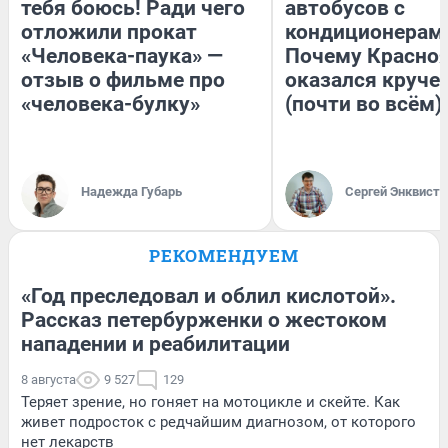
тебя боюсь! Ради чего
автобусов с
отложили прокат
кондиционерам
«Человека-паука» —
Почему Красно
отзыв о фильме про
оказался круче
«человека-булку»
(почти во всём)
Надежда Губарь
Сергей Энквист
РЕКОМЕНДУЕМ
«Год преследовал и облил кислотой».
Рассказ петербурженки о жестоком
нападении и реабилитации
8 августа
9 527
129
Теряет зрение, но гоняет на мотоцикле и скейте. Как
живет подросток с редчайшим диагнозом, от которого
нет лекарств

YOUR ASSIGNMENT:
Reproduce all of the material above word for word. Omit the pictures.

FINISHED EXERCISE:
тебя боюсь! Ради чего
автобусов с
отложили прокат
кондиционерам
«Человека-паука» —
Почему Красно
отзыв о фильме про
оказался круче
«человека-булку»
(почти во всём)
Надежда Губарь
Сергей Энквист
РЕКОМЕНДУЕМ
«Год преследовал и облил кислотой».
Рассказ петербурженки о жестоком
нападении и реабилитации
8 августа
9 527
129
Теряет зрение, но гоняет на мотоцикле и скейте. Как
живет подросток с редчайшим диагнозом, от которого
нет лекарств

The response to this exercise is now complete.